- [Task to complete]: Your job is to return every line of the listing holding the string "серия".

- [Excerpted data]:
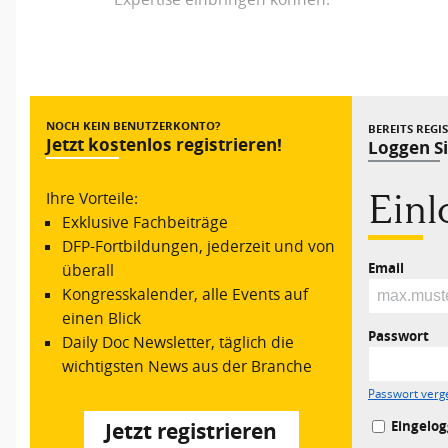
Vorheriger Beitrag
NOCH KEIN BENUTZERKONTO?
BEREITS REGI
Jetzt kostenlos registrieren!
Loggen Si
Ein
Ihre Vorteile:
Exklusive Fachbeiträge
DFP-Fortbildungen, jederzeit und von
Email
überall
Kongresskalender, alle Events auf
einen Blick
Passwort
Daily Doc Newsletter, täglich die
wichtigsten News aus der Branche
Passwort verg
Eingelog
Jetzt registrieren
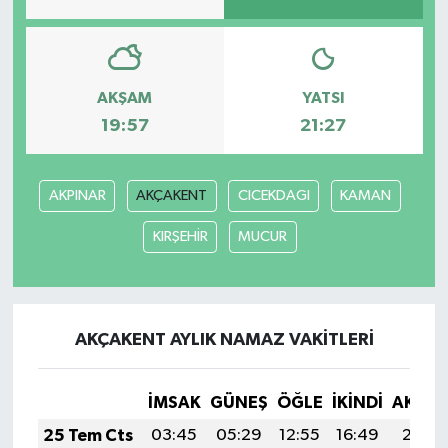
AKŞAM
YATSI
19:57
21:27
AKPINAR
AKÇAKENT
CICEKDAGI
KAMAN
KIRŞEHİR
MUCUR
AKÇAKENT AYLIK NAMAZ VAKITLERI
İMSAK
GÜNEŞ
ÖĞLE
İKINDI
AKŞA
25 Tem Cts
03:45
05:29
12:55
16:49
20:11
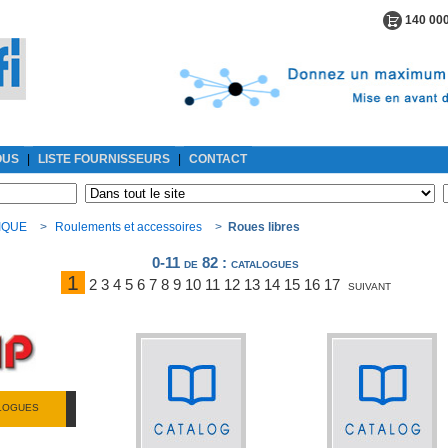
140 000
OUS
|
LISTE FOURNISSEURS
|
CONTACT
IQUE
>
Roulements et accessoires
>
Roues libres
0-11 de 82
: catalogues
1
2
3
4
5
6
7
8
9
10
11
12
13
14
15
16
17
suivant
ALOGUES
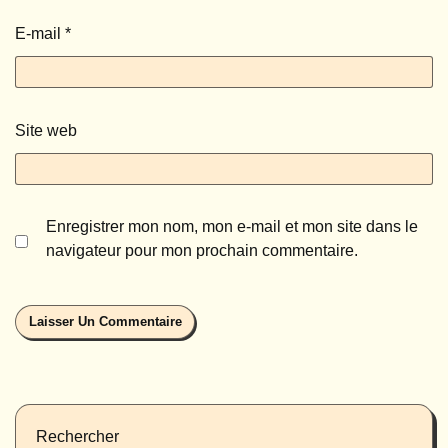
E-mail
*
Site web
Enregistrer mon nom, mon e-mail et mon site dans le
navigateur pour mon prochain commentaire.
Rechercher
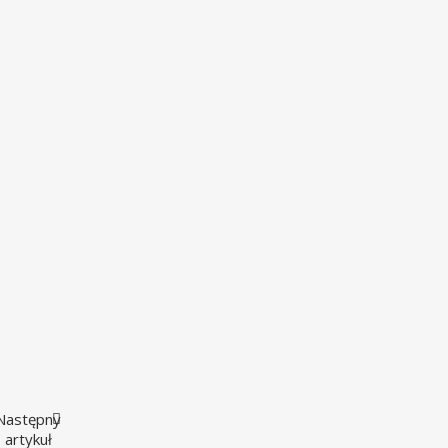
Następny
artykuł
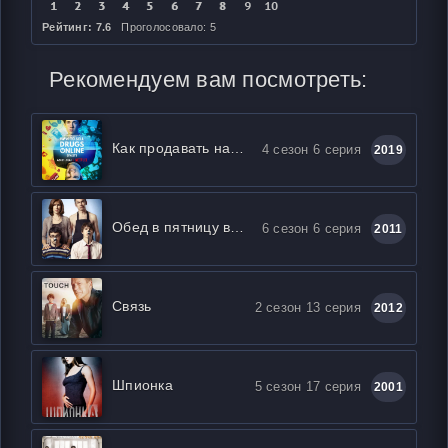
Рейтинг: 7.6
Проголосовало: 5
Рекомендуем вам посмотреть:
Как продавать наркотики онлайн (быстро)
4 сезон 6 серия
2019
Обед в пятницу вечером
6 сезон 6 серия
2011
Связь
2 сезон 13 серия
2012
Шпионка
5 сезон 17 серия
2001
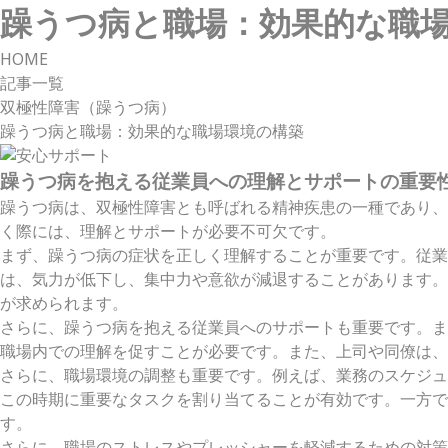
躁うつ病と職場：効果的な職
HOME
記事一覧
双極性障害（躁うつ病）
躁うつ病と職場：効果的な職場環境の構築
躁うつ病を抱える従業員への理解とサポートの重要
躁うつ病は、双極性障害とも呼ばれる精神疾患の一種であり、
く際には、理解とサポートが必要不可欠です。
まず、躁うつ病の症状を正しく理解することが重要です。従業
は、気力が低下し、集中力や意欲が減退することがあります。
が求められます。
さらに、躁うつ病を抱える従業員へのサポートも重要です。ま
職場内での理解を促すことが必要です。また、上司や同僚は、
さらに、職場環境の調整も重要です。例えば、業務のスケジュ
この時期に重要なタスクを割り当てることが有効です。一方で
す。
さらに、職場のストレスやプレッシャーを軽減するための対策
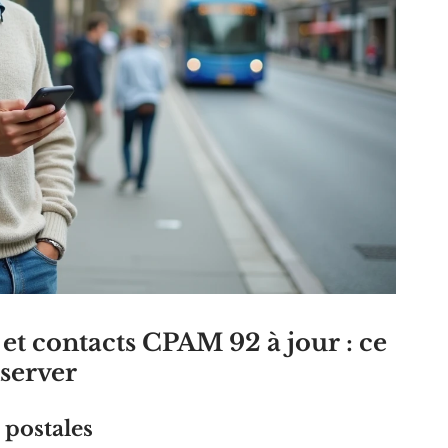
et contacts CPAM 92 à jour : ce
nserver
 postales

- [Result for this task]:
4 сезон 6 серия
6 сезон 6 серия
2 сезон 13 серия
5 сезон 17 серия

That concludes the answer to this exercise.